José Luis de la Macorra, paracaidista y suboficial durante gran parte de su carrera
La historia de las Fuerzas Armadas españolas está llena de trayectorias discretas pero extraordinarias. Una de ellas es la de José Luis de la Macorra, veterano paracaidista que dedicó casi cuatro décadas de servicio al Ejército de Tierra y cuya carrera comenzó en los empleos de suboficial antes de llegar a oficial.
A sus más de ochenta años, su vida sigue ligada al mundo militar y al espíritu paracaidista que marcó toda su trayectoria. Con más de 2.300 saltos en paracaídas, De la Macorra es uno de los veteranos más conocidos de la Brigada “Almogávares” VI de Paracaidistas, la BRIPAC, una de las unidades más exigentes y prestigiosas del Ejército de Tierra.
Una vida en la Brigada Paracaidista
José Luis de la Macorra nació en 1939 y creció en Madrid en una familia con tradición militar. Su vocación por el Ejército fue creciendo desde joven, influida por ese entorno familiar y por el ejemplo de otros militares de su familia.
Con apenas 17 años decidió iniciar su carrera militar. Con el tiempo acabaría formando parte de la Brigada Paracaidista, una unidad caracterizada por la exigencia física, la preparación técnica y un fuerte espíritu de cuerpo.

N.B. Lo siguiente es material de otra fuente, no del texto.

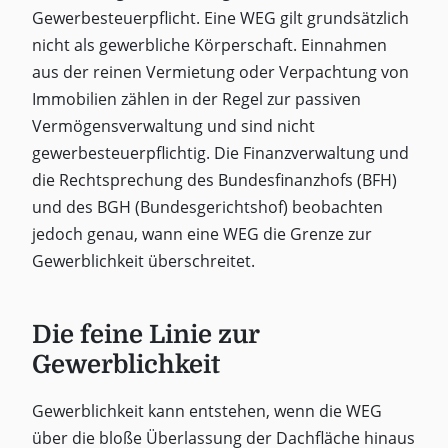
Gewerbesteuerpflicht. Eine WEG gilt grundsätzlich
nicht als gewerbliche Körperschaft. Einnahmen
aus der reinen Vermietung oder Verpachtung von
Immobilien zählen in der Regel zur passiven
Vermögensverwaltung und sind nicht
gewerbesteuerpflichtig. Die Finanzverwaltung und
die Rechtsprechung des Bundesfinanzhofs (BFH)
und des BGH (Bundesgerichtshof) beobachten
jedoch genau, wann eine WEG die Grenze zur
Gewerblichkeit überschreitet.
Die feine Linie zur
Gewerblichkeit
Gewerblichkeit kann entstehen, wenn die WEG
über die bloße Überlassung der Dachfläche hinaus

Durante su carrera participó en distintos episodios de la historia militar española, entre ellos operaciones relacionadas con el conflicto de Ifni, donde llegó a intervenir en misiones de evacuación de civiles en situaciones de riesgo.
La labor de un suboficial
Gran parte de la carrera de José Luis de la Macorra transcurrió en los empleos de suboficial, donde desarrolló una intensa labor de instrucción y formación de nuevos paracaidistas.
Durante años fue responsable de preparar a numerosas promociones de militares en una especialidad tan exigente como el paracaidismo militar. Su experiencia acumulada en miles de saltos le convirtió en una referencia dentro de su unidad.
La transmisión de conocimientos y valores a las nuevas generaciones fue una de las facetas más importantes de su carrera militar.
Una anécdota con el Rey
Entre las muchas anécdotas de su trayectoria hay una especialmente recordada. Durante un acto celebrado en la Brigada Paracaidista en los años ochenta, el entonces rey Juan Carlos I se fijó en él y le preguntó con cierta sorpresa si todavía no había ascendido a comandante.
La escena, recordada con humor por quienes estuvieron presentes, refleja también la larga trayectoria de servicio de un militar que pasó gran parte de su vida profesional en los empleos intermedios de la escala.
Un veterano del paracaidismo español
Tras su retirada del servicio activo, José Luis de la Macorra ha seguido vinculado al mundo paracaidista y a las asociaciones de veteranos. Como ocurre con muchos antiguos miembros de la BRIPAC, mantiene vivo el espíritu de compañerismo y tradición que caracteriza a esta unidad.
Su trayectoria es también un ejemplo de las carreras militares que comienzan en los empleos de tropa o suboficiales y que, con los años, acumulan experiencia, conocimiento y dedicación al servicio de las Fuerzas Armadas.